Throughout the cloud lifecycle, trends have emerged, faded, or been forgotten about altogether in lieu of the next big thing. Over the last decade we have seen many large organizations moving to the cloud. When done without a roadmap or seasoned guidance many of these enterprises experienced detrimental results. Migrations went sideways, inefficient workloads were deployed, resource sprawl happened and is happening. When not architected with temperance, new technologies can quickly morph from a stress reliever to a source of organizational heartburn. 

Unfortunately for many early adopters the damage was done, and they are still feeling it today. Many large organizations that tried to move “all-in” to the cloud, ended up moving back into a data center. While others adopted a hybrid approach to infrastructure. Presently, in recognition of the massive undertaking that is a migration; CSPs (Cloud Service Providers) have been proactive in providing published white-papers, best practices, and support for organizations migrating to, or building greenfield on their respective cloud platforms. As more and more enterprises adopted a cloud and hybrid cloud plan the more broad the business case for the public cloud became.

As buzzwords become initiatives for business of all sizes, many IT teams are struggling to translate the goals of the company into prudent designs. Make no mistake, this blogpost is not in any way an attempt to dissuade teams or organizations from innovating or trying new technologies. Alternatively, this blogpost is to encourage teams/organizations to pursue these initiatives, but with a plan. To follow is a list of suggestions to employ when looking at a new technology while building a business goal and plan. With the right mindset and foundation in place we can turn a successful experiment into a successful implementation.

Business-case approaches are inherently biased against emerging technologies.

When approaching a new emerging technology through a lens of budget-centric models, certain benefits can be overlooked. Learning gains, and spillover effects are clear results of an emerging technology pilot. Teams learn by building and doing, and emerging breakthroughs and solutions that may not work for the initial pilot can generate solutions to other verticals, or even for workloads that hadn’t been considered before. We tend to find that using the standard business case in respect to pilot workloads often results in the experiments not yielding quantifiable results.

Understand how the technology can be applied to solve a business problem.

The following steps have been gleaned from Foghorn’s 15 years of being on the front line of every new cloud development. To follow are 5 steps to help organizations and teams build out a successful adoption plan for emerging technologies:

1. Create a governance structure for the exploration of emerging technologies.

  • Keep it focused. Arming the initiative with a business problem that the technology could possibly solve is the first, and most important step. Pushing the initiative “far-and-wide” causes resources and know-how to be spread too thin, and results/experiences become siloed.

2. Begin with a use case, but keep the business case at the forefront.

  • Business cases look for ROI, doing this too early in the process can create a missed opportunity. It’s virtually impossible to answer the question before the technology is piloted.
  • Alternatively, looking for business cases that result from the use case success has yielded more meaningful and profitable results.

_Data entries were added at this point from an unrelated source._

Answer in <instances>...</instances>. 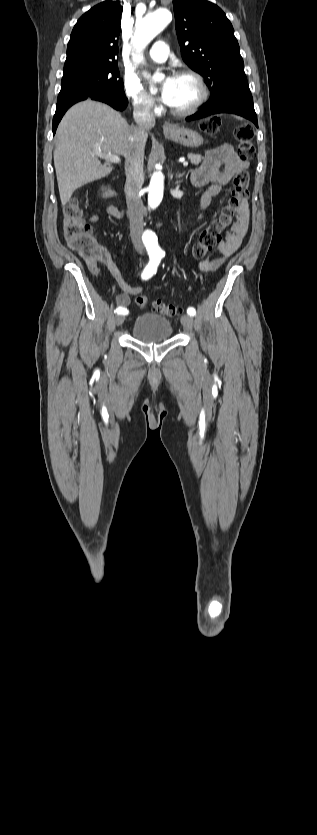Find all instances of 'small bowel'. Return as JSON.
<instances>
[{"instance_id":"c3829d8e","label":"small bowel","mask_w":317,"mask_h":835,"mask_svg":"<svg viewBox=\"0 0 317 835\" xmlns=\"http://www.w3.org/2000/svg\"><path fill=\"white\" fill-rule=\"evenodd\" d=\"M249 163L241 160L230 144H223L206 152L203 162L190 174V181L196 187L207 186L201 196L200 207L208 209L212 198L217 196L222 188L230 183L233 177L241 171L248 169ZM106 190H102L100 198H106ZM106 211L113 216H120V212L112 206H107ZM98 214H93L89 222L98 220ZM249 226V211L245 206L231 230L226 234L225 239L219 243L217 250L219 255L214 258L205 259L199 262L198 268L205 273H211L218 269L226 258L231 256L242 244ZM89 271L97 278L104 276L101 266H105L111 276L115 279L122 292L116 296L118 307L127 309L131 296L142 292L141 286L128 284L112 259L110 253L100 247L91 259H86Z\"/></svg>"}]
</instances>
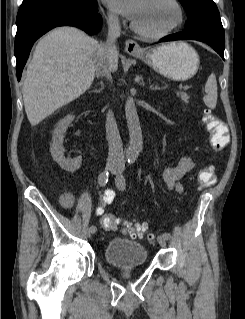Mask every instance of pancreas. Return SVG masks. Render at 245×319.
<instances>
[{"label": "pancreas", "mask_w": 245, "mask_h": 319, "mask_svg": "<svg viewBox=\"0 0 245 319\" xmlns=\"http://www.w3.org/2000/svg\"><path fill=\"white\" fill-rule=\"evenodd\" d=\"M183 102H188L189 96L185 93H180L177 95Z\"/></svg>", "instance_id": "obj_1"}]
</instances>
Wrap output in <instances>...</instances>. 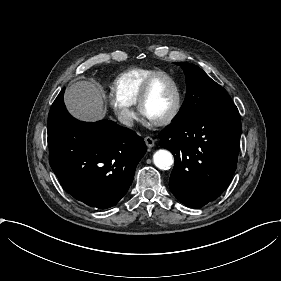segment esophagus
I'll return each instance as SVG.
<instances>
[{"label":"esophagus","instance_id":"esophagus-1","mask_svg":"<svg viewBox=\"0 0 281 281\" xmlns=\"http://www.w3.org/2000/svg\"><path fill=\"white\" fill-rule=\"evenodd\" d=\"M144 142L148 148H152L155 145V141L149 136L144 138Z\"/></svg>","mask_w":281,"mask_h":281}]
</instances>
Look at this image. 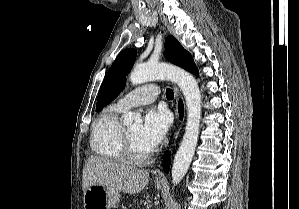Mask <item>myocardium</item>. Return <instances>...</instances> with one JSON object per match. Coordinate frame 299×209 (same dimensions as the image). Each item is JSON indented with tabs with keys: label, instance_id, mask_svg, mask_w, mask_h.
Here are the masks:
<instances>
[{
	"label": "myocardium",
	"instance_id": "myocardium-1",
	"mask_svg": "<svg viewBox=\"0 0 299 209\" xmlns=\"http://www.w3.org/2000/svg\"><path fill=\"white\" fill-rule=\"evenodd\" d=\"M122 139H123V155L125 160L128 163L135 166H141L148 163L151 160L153 156L152 150L148 154L141 157L135 155L132 148L131 140L129 138L126 129L123 130Z\"/></svg>",
	"mask_w": 299,
	"mask_h": 209
}]
</instances>
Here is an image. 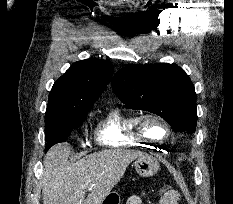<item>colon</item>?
<instances>
[{
	"label": "colon",
	"mask_w": 233,
	"mask_h": 204,
	"mask_svg": "<svg viewBox=\"0 0 233 204\" xmlns=\"http://www.w3.org/2000/svg\"><path fill=\"white\" fill-rule=\"evenodd\" d=\"M180 195L170 184H165L160 189L159 204H178Z\"/></svg>",
	"instance_id": "colon-1"
}]
</instances>
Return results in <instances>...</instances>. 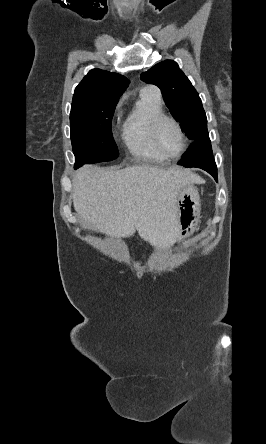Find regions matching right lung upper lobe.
<instances>
[{
	"label": "right lung upper lobe",
	"instance_id": "1",
	"mask_svg": "<svg viewBox=\"0 0 266 444\" xmlns=\"http://www.w3.org/2000/svg\"><path fill=\"white\" fill-rule=\"evenodd\" d=\"M128 84L129 80L120 74L93 69L75 88L72 106L102 99H119Z\"/></svg>",
	"mask_w": 266,
	"mask_h": 444
}]
</instances>
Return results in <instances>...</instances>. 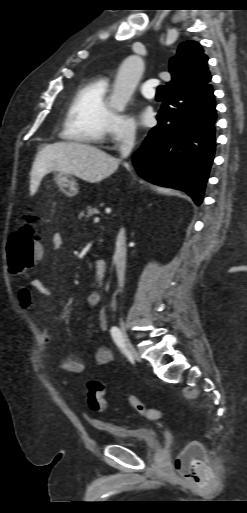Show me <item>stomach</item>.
I'll return each instance as SVG.
<instances>
[{
  "instance_id": "stomach-1",
  "label": "stomach",
  "mask_w": 247,
  "mask_h": 513,
  "mask_svg": "<svg viewBox=\"0 0 247 513\" xmlns=\"http://www.w3.org/2000/svg\"><path fill=\"white\" fill-rule=\"evenodd\" d=\"M54 180L68 196H74L78 193V183L71 174L55 171Z\"/></svg>"
}]
</instances>
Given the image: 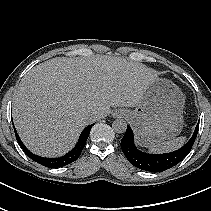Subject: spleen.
<instances>
[{"instance_id": "1", "label": "spleen", "mask_w": 211, "mask_h": 211, "mask_svg": "<svg viewBox=\"0 0 211 211\" xmlns=\"http://www.w3.org/2000/svg\"><path fill=\"white\" fill-rule=\"evenodd\" d=\"M185 142H186V137H178L170 141L149 146V150L150 152L153 153L170 152L180 148Z\"/></svg>"}]
</instances>
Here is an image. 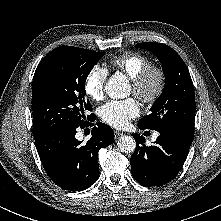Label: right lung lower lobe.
Returning a JSON list of instances; mask_svg holds the SVG:
<instances>
[{
	"label": "right lung lower lobe",
	"instance_id": "right-lung-lower-lobe-1",
	"mask_svg": "<svg viewBox=\"0 0 221 221\" xmlns=\"http://www.w3.org/2000/svg\"><path fill=\"white\" fill-rule=\"evenodd\" d=\"M87 125L85 122L79 127ZM76 129L57 128L34 137L48 176L56 185L70 191L87 189L97 181L98 151L114 142L113 130L104 123H98L92 129V137L86 143L75 138Z\"/></svg>",
	"mask_w": 221,
	"mask_h": 221
}]
</instances>
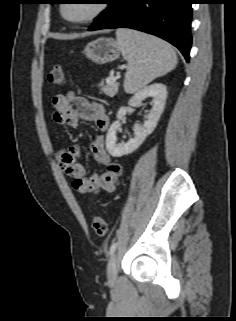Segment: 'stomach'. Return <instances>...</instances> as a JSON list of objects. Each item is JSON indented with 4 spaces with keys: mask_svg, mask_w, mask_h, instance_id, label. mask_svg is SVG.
<instances>
[{
    "mask_svg": "<svg viewBox=\"0 0 236 321\" xmlns=\"http://www.w3.org/2000/svg\"><path fill=\"white\" fill-rule=\"evenodd\" d=\"M83 52L87 58L97 64L112 62L121 54L117 41L104 37L89 42Z\"/></svg>",
    "mask_w": 236,
    "mask_h": 321,
    "instance_id": "obj_1",
    "label": "stomach"
}]
</instances>
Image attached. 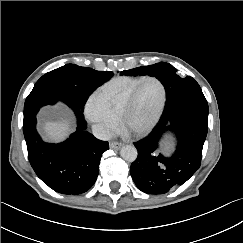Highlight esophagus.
Listing matches in <instances>:
<instances>
[{"label": "esophagus", "instance_id": "1", "mask_svg": "<svg viewBox=\"0 0 243 243\" xmlns=\"http://www.w3.org/2000/svg\"><path fill=\"white\" fill-rule=\"evenodd\" d=\"M123 146L122 143L119 142H111L110 143V148L114 150H119Z\"/></svg>", "mask_w": 243, "mask_h": 243}]
</instances>
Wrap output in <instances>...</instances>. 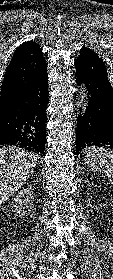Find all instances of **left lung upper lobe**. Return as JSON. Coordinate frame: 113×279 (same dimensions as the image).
Masks as SVG:
<instances>
[{
  "label": "left lung upper lobe",
  "instance_id": "left-lung-upper-lobe-1",
  "mask_svg": "<svg viewBox=\"0 0 113 279\" xmlns=\"http://www.w3.org/2000/svg\"><path fill=\"white\" fill-rule=\"evenodd\" d=\"M82 49L95 53L94 51H92L91 49H89V48H87V47H83Z\"/></svg>",
  "mask_w": 113,
  "mask_h": 279
}]
</instances>
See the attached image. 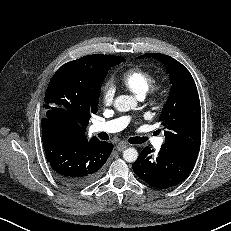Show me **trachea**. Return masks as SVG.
<instances>
[{"label": "trachea", "instance_id": "1", "mask_svg": "<svg viewBox=\"0 0 231 231\" xmlns=\"http://www.w3.org/2000/svg\"><path fill=\"white\" fill-rule=\"evenodd\" d=\"M148 138L146 137H132L129 139V142L131 144H142L144 143L145 141H147Z\"/></svg>", "mask_w": 231, "mask_h": 231}]
</instances>
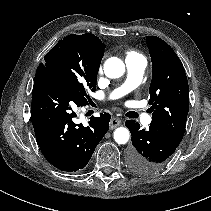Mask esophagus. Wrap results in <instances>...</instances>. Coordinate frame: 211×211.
Returning <instances> with one entry per match:
<instances>
[{
  "mask_svg": "<svg viewBox=\"0 0 211 211\" xmlns=\"http://www.w3.org/2000/svg\"><path fill=\"white\" fill-rule=\"evenodd\" d=\"M121 123H122V121H121V119H119V118H112L111 120H110V129H114V128H116V127H118L119 125H121Z\"/></svg>",
  "mask_w": 211,
  "mask_h": 211,
  "instance_id": "1",
  "label": "esophagus"
}]
</instances>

3. Select your partner strategically.

  • Many technology partners offer technology that while attractive, doesn’t necessarily address the problem or use-case in a meaningful way.
  • Seek out partners that aim to create strategic opportunities to facilitate closer interaction, and have the potential to serve the entire organization.

4. Iterate on the use case to evolve the business case.

  • Use case to business case isn’t linear. Collaboration and negotiation is required between business decision makers and technology teams.
  • Be prepared to modify the implementation and economic viability across different facets of the business.

5. Slow and steady scaling.

  • It’s widely known that when a technology reaches operability its benefits soon outweigh the costs. It is at that point that scaling can be considered.
  • Due to the rapid nature of development with disruptive/emerging technologies, it’s important to keep your deployments focused and tuned. The best way to deliver ROI is to keep everyone on track to solve the business problem, and satisfy the use case without constantly feeling behind the curve of innovation. If the business and use case are seeing satisfactory results in current efforts, introducing new variables obscures the development.

Disruptive innovation and emerging technologies bring about a large swath of emotions, and compulsions that in many cases compel us to react immediately. We see this in markets throughout the world. The innovation industry routinely updates their buzzwords, and offers new talking points to put themselves in front of the figurative boulder that the new technologies stand to roll over. However, just as in lessons past: slow-and-steady, with rational approaches tend to win the day.